START EXERCISE INPUTS
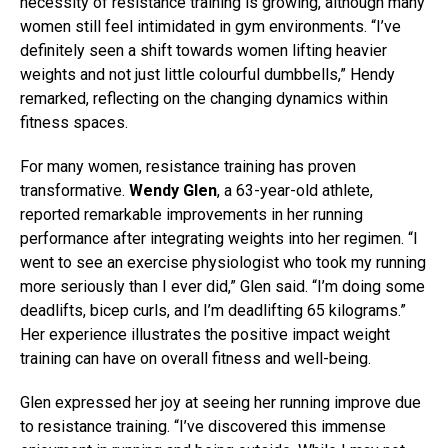
necessity of resistance training is growing, although many
women still feel intimidated in gym environments. “I’ve
definitely seen a shift towards women lifting heavier
weights and not just little colourful dumbbells,” Hendy
remarked, reflecting on the changing dynamics within
fitness spaces.
For many women, resistance training has proven
transformative.
Wendy Glen
, a 63-year-old athlete,
reported remarkable improvements in her running
performance after integrating weights into her regimen. “I
went to see an exercise physiologist who took my running
more seriously than I ever did,” Glen said. “I’m doing some
deadlifts, bicep curls, and I’m deadlifting 65 kilograms.”
Her experience illustrates the positive impact weight
training can have on overall fitness and well-being.
Glen expressed her joy at seeing her running improve due
to resistance training. “I’ve discovered this immense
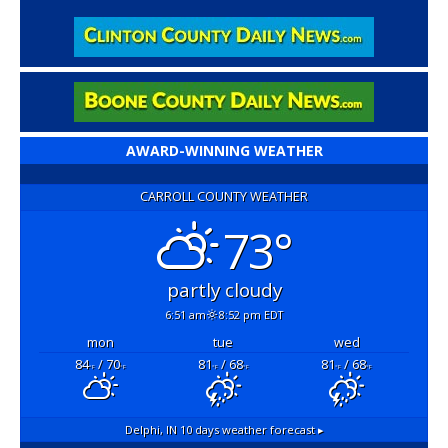
AWARD-WINNING WEATHER
CARROLL COUNTY WEATHER
73°
partly cloudy
6:51 am
8:52 pm EDT
mon
tue
wed
84
/ 70
81
/ 68
81
/ 68
°F
°F
°F
°F
°F
°F
Delphi, IN
10 days weather forecast ▸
END EXERCISE INPUTS
• _WHAT TO DO_: Could you transcribe every entry exactly, leaving out the pictures?

• _TASK RESPONSE_:
necessity of resistance training is growing, although many
women still feel intimidated in gym environments. “I’ve
definitely seen a shift towards women lifting heavier
weights and not just little colourful dumbbells,” Hendy
remarked, reflecting on the changing dynamics within
fitness spaces.
For many women, resistance training has proven
transformative.
Wendy Glen
, a 63-year-old athlete,
reported remarkable improvements in her running
performance after integrating weights into her regimen. “I
went to see an exercise physiologist who took my running
more seriously than I ever did,” Glen said. “I’m doing some
deadlifts, bicep curls, and I’m deadlifting 65 kilograms.”
Her experience illustrates the positive impact weight
training can have on overall fitness and well-being.
Glen expressed her joy at seeing her running improve due
to resistance training. “I’ve discovered this immense
AWARD-WINNING WEATHER
CARROLL COUNTY WEATHER
73°
partly cloudy
6:51 am
8:52 pm EDT
mon
tue
wed
84
/ 70
81
/ 68
81
/ 68
°F
°F
°F
°F
°F
°F
Delphi, IN
10 days weather forecast ▸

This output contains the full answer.